(Dataset entries)

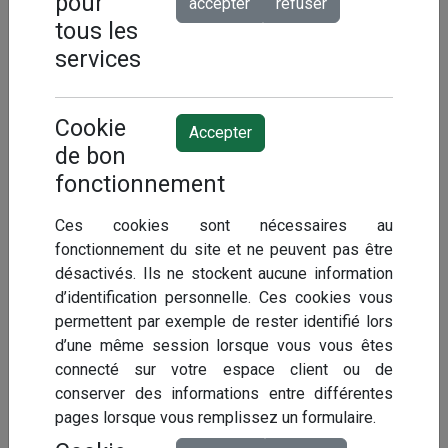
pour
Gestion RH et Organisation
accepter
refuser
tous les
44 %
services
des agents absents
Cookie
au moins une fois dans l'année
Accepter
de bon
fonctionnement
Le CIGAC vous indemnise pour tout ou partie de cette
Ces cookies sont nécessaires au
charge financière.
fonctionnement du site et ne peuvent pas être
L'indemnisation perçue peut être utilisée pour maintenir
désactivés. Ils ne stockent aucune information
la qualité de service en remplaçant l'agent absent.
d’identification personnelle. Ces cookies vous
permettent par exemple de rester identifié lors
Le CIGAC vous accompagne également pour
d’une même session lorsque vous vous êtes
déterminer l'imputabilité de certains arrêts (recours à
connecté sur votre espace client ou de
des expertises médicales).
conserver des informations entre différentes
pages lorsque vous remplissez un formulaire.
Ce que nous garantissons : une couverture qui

**YOUR INSTRUCTIONS:** Set down nothing but the lines from the one containing "d’identification personnelle. Ces" through the final line above, exactly as written.

**TASK RESPONSE:**
d’identification personnelle. Ces cookies vous
permettent par exemple de rester identifié lors
Le CIGAC vous accompagne également pour
d’une même session lorsque vous vous êtes
déterminer l'imputabilité de certains arrêts (recours à
connecté sur votre espace client ou de
des expertises médicales).
conserver des informations entre différentes
pages lorsque vous remplissez un formulaire.
Ce que nous garantissons : une couverture qui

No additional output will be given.